Chris Redfern Moneycorp

As the exchange rate movements show, last week was broadly a time of relaxation among investors.

The commodity-related currencies did well and the safe-haven yen fell behind. One reason for the commodity currencies' advance was the better-than-expected reading for Chinese gross domestic product, which grew by 1.9 per cent in the third quarter. Although the annualised 7.3 per cent expansion was below Beijing's 7.5 per cent target, it came as a relief to investors who had feared a lower number.

The aberration was the New Zealand dollar, which fell to the foot of the table in short order on news that NZ inflation had slowed from 1.6 per cent to 1.0 per cent in September. Whatever thoughts the Reserve Bank of New Zealand might have had about raising interest rates would surely have been scuppered by such a low reading.

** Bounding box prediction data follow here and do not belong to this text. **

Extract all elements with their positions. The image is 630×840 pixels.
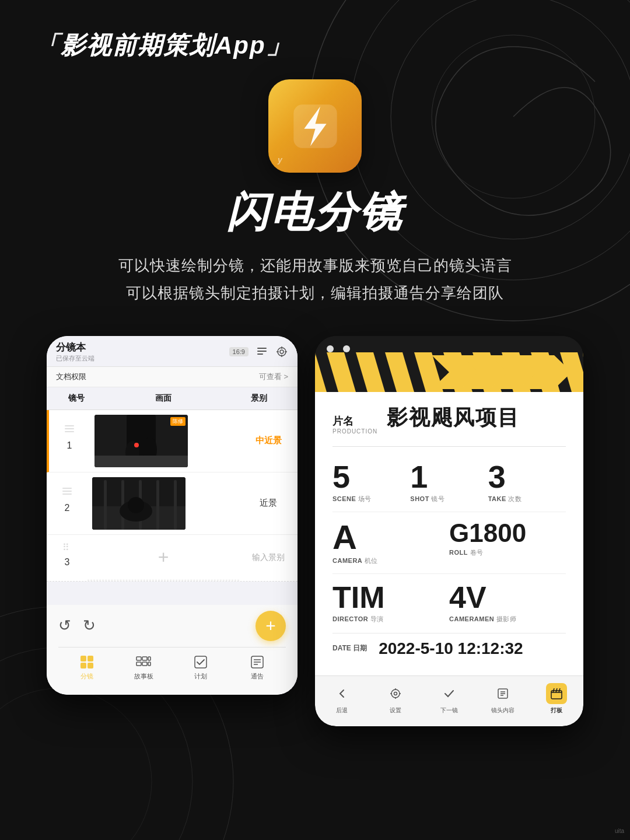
nav-back-button[interactable]: 后退 [315,683,369,715]
shot-table: 1 [47,410,298,582]
table-row[interactable]: ⠿ 3 + 输入景别 [47,535,298,582]
svg-rect-11 [257,354,263,355]
nav-back-label: 后退 [336,706,348,715]
svg-rect-32 [104,480,107,530]
table-header: 镜号 画面 景别 [47,387,298,410]
svg-rect-42 [88,663,93,668]
right-phone-nav: 后退 [315,676,583,726]
svg-rect-20 [65,431,74,432]
left-phone-header: 分镜本 已保存至云端 16:9 [47,336,298,367]
bottom-toolbar: ↺ ↻ + [47,605,298,695]
svg-line-73 [556,688,557,692]
add-shot-button[interactable]: + [88,535,239,580]
undo-button[interactable]: ↺ [58,617,71,635]
divider [332,446,566,447]
nav-item-storyboard[interactable]: 故事板 [116,652,173,683]
table-row[interactable]: 1 [47,410,298,473]
camera-value: A [332,520,449,554]
drag-handle-icon [65,425,74,432]
svg-rect-39 [80,656,86,662]
svg-rect-48 [148,662,150,666]
scene-label: SCENE 场号 [332,495,410,503]
nav-next-label: 下一镜 [440,706,458,715]
cameraman-value: 4V [449,582,566,612]
roll-cell: G1800 ROLL 卷号 [449,516,566,570]
svg-rect-10 [257,351,267,352]
notice-nav-icon [250,654,265,670]
nav-settings-button[interactable]: 设置 [369,683,422,715]
right-phone-mockup: 片名 PRODUCTION 影视飓风项目 5 SCENE 场号 [315,336,583,726]
settings-target-icon [389,687,402,700]
take-cell: 3 TAKE 次数 [488,456,566,508]
svg-line-72 [553,688,554,692]
table-row[interactable]: 2 [47,473,298,535]
left-phone-mockup: 分镜本 已保存至云端 16:9 [47,336,298,695]
shot-cell: 1 SHOT 镜号 [410,456,488,508]
shot-value: 1 [410,461,488,492]
schedule-nav-icon [193,654,208,670]
permission-label: 文档权限 [56,372,86,382]
shot-image-2 [92,477,186,530]
date-row: DATE 日期 2022-5-10 12:12:32 [332,633,566,664]
scene-type-placeholder: 输入景别 [239,552,298,563]
app-description: 可以快速绘制分镜，还能用故事版来预览自己的镜头语言 可以根据镜头制定拍摄计划，编… [118,252,512,307]
chevron-pattern [315,352,583,392]
nav-label-storyboard: 故事板 [134,672,153,681]
shot-label: SHOT 镜号 [410,495,488,503]
aspect-ratio-badge[interactable]: 16:9 [229,347,249,356]
cameraman-label: CAMERAMEN 摄影师 [449,615,566,624]
svg-point-61 [394,692,397,695]
content-icon [496,687,509,700]
svg-rect-35 [156,480,159,530]
bottom-nav: 分镜 故事板 [58,647,286,683]
svg-rect-27 [62,488,72,489]
nav-item-notice[interactable]: 通告 [229,652,286,683]
svg-rect-19 [65,428,74,429]
checkmark-icon [443,687,456,700]
svg-rect-47 [148,657,150,660]
nav-label-notice: 通告 [251,672,264,681]
drag-handle-icon [62,488,72,495]
settings-icon[interactable] [275,345,288,358]
permission-link[interactable]: 可查看 > [259,372,288,382]
svg-point-12 [278,348,286,356]
watermark: uita [615,828,624,834]
shotlist-nav-icon [79,654,94,670]
redo-button[interactable]: ↻ [83,617,96,635]
production-label-en: PRODUCTION [332,428,377,435]
camera-dot-1 [327,345,334,352]
date-label: DATE 日期 [332,643,367,653]
svg-point-60 [391,690,400,698]
svg-rect-29 [62,494,72,495]
shot-number-1: 1 [61,435,78,457]
camera-cell: A CAMERA 机位 [332,516,449,570]
take-value: 3 [488,461,566,492]
nav-next-button[interactable]: 下一镜 [422,683,476,715]
svg-rect-41 [80,663,86,668]
take-label: TAKE 次数 [488,495,566,503]
director-label: DIRECTOR 导演 [332,615,449,624]
nav-label-schedule: 计划 [194,672,207,681]
nav-content-button[interactable]: 镜头内容 [476,683,530,715]
camera-label: CAMERA 机位 [332,556,449,565]
nav-label-shotlist: 分镜 [80,672,93,681]
col-shot-number: 镜号 [56,393,97,404]
director-cell: TIM DIRECTOR 导演 [332,578,449,628]
add-fab-button[interactable]: + [256,611,286,641]
nav-item-schedule[interactable]: 计划 [172,652,229,683]
header-tag: 「影视前期策划App」 [35,29,292,62]
cloud-save-status: 已保存至云端 [56,354,94,363]
date-value: 2022-5-10 12:12:32 [379,639,523,658]
roll-value: G1800 [449,520,566,546]
list-icon[interactable] [256,345,268,358]
scene-value: 5 [332,461,410,492]
nav-settings-label: 设置 [390,706,401,715]
nav-clapperboard-button[interactable]: 打板 [530,683,583,715]
app-icon: y [268,79,362,173]
nav-item-shotlist[interactable]: 分镜 [58,652,116,683]
svg-rect-25 [94,456,188,467]
svg-rect-43 [136,657,141,660]
col-image: 画面 [97,393,230,404]
director-camera-grid: TIM DIRECTOR 导演 4V CAMERAMEN 摄影师 [332,578,566,628]
svg-rect-46 [142,662,147,666]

The euro took a hit when Reuters reported that the European Central Bank is considering buying corporate bonds as part of its stimulus strategy. Were it to do so, the ECB would have far more opportunity to print money because the available pool of corporate bonds is much deeper than for the asset-backed securities it is buying at the moment.

Although the ECB said there was no truth in the rumour, the damage was done.

There was some help for the euro this Monday morning though, when the ECB published the results of its 'stress tests' on European banks. Paradoxically, because a dozen banks failed the test and will need to raise more capital, investors trusted these tests more than they had the previous two rounds.

Sterling had a week of mixed fortunes. Retail sales, factory orders and mortgage approvals all disappointed, but third-quarter UK economic growth came in at 0.7 per cent, in line with forecast. The only ecostats likely to trouble sterling this week will be for retail sales, house prices and mortgage approvals.